La loyauté fonctionne quand elle est réciproque. Si l’entreprise me valorise, me traite avec respect, prend soin de mon bien-être et m’offre des possibilités d’évolution, il est naturel que je veuille rester. J’ai même un client avec qui je travaille depuis plus de dix ans – mais ce n’est pas par loyauté aveugle, c’est parce que notre relation repose sur un respect mutuel. Chacun sait ce qu’il donne et reçoit, et personne n’abuse de l’autre.
Ce n’est pas de la loyauté. C’est une relation adulte, honnête et partenariale.
Le mythe de la loyauté au travail masque souvent l’absence de partenariat. L’« ambiance familiale » signifie souvent que la direction attend du salarié qu’il donne plus qu’il ne reçoit. Qu’il fasse des heures supplémentaires « parce qu’on a besoin de tout le monde ». Qu’il réponde aux e-mails du week-end « parce que le projet compte pour toi aussi ». Et si tu remets ça en question, tu es vu comme ingrat, « pas loyal », quelqu’un qui ne travaille que pour le salaire. Mais sinon, pourquoi travaillerions-nous ?
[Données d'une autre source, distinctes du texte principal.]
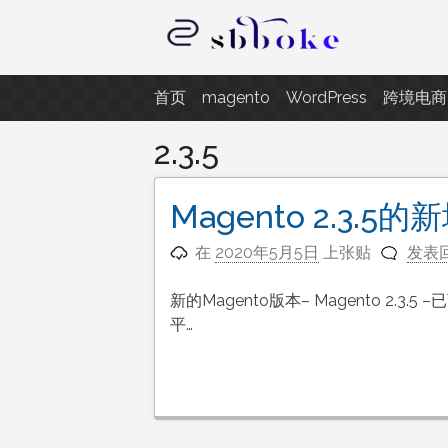
跳
至
内
记录跨境电商独立站开发遇到的点
容
首页
magento
WordPress
跨境电商
2.3.5
Magento 2.3.
在
2020年5月5日
上张贴
发表
新的Magento版本– Magento 2
平…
Le mot loyauté porte en lui une forme de chantage émotionnel. Il suggère que la bonne personne tient bon – même si elle se sent mal, épuisée, exploitée. Comme si partir était une trahison, plutôt qu’une décision mûre de reconnaître que quelque chose ne nous sert plus.
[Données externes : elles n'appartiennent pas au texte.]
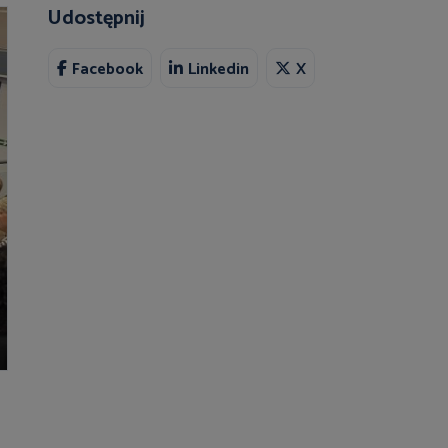
Udostępnij
Facebook
Linkedin
X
Je refuse de me sentir coupable de partir quand un emploi ne m’apporte plus assez, ni professionnellement ni humainement. Ce n’est pas de l’infidélité, c’est de l’estime de soi.
La génération actuelle n’est pas moins loyale, elle est juste plus consciente. Nous refusons que la loyauté signifie supporter jusqu’à l’épuisement. Nous ne pensons pas que passer vingt ans dans une entreprise soit une vertu en soi, surtout sans évolution, respect ou satisfaction. Nous préférons changer quand cela nous rapproche de la vie que nous voulons vivre.
La loyauté au travail n’est plus une question morale, mais une décision stratégique. Je reste si ça en vaut la peine – pas seulement financièrement, mais humainement aussi.
Et si certains appellent ça de l’égoïsme, c’est sûrement qu’ils viennent d’un système où la valeur d’un salarié se mesure à sa capacité à s’oublier pour les autres.
Moi, je ne veux pas participer à ça.